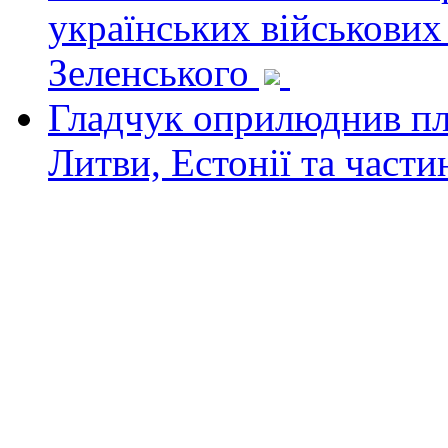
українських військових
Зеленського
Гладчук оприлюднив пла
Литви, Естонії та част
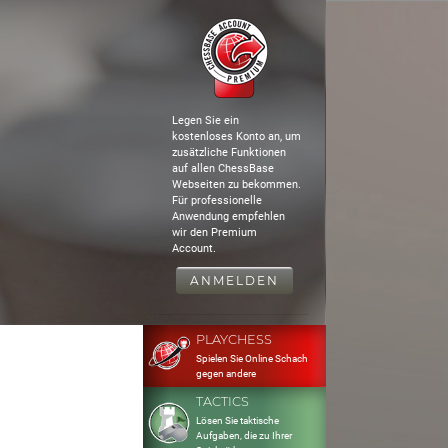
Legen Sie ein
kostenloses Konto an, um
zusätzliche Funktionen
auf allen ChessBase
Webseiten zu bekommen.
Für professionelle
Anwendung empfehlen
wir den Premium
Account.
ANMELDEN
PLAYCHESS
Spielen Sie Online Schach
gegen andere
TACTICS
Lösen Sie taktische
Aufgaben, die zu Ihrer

### [What is required]
Could you set down every entry again exactly as written, leaving out any pictures?

### [Answer space]
українських військових
Зеленського
Гладчук оприлюднив пла
Литви, Естонії та част
Legen Sie ein
kostenloses Konto an, um
zusätzliche Funktionen
auf allen ChessBase
Webseiten zu bekommen.
Für professionelle
Anwendung empfehlen
wir den Premium
Account.
ANMELDEN
PLAYCHESS
Spielen Sie Online Schach
gegen andere
TACTICS
Lösen Sie taktische
Aufgaben, die zu Ihrer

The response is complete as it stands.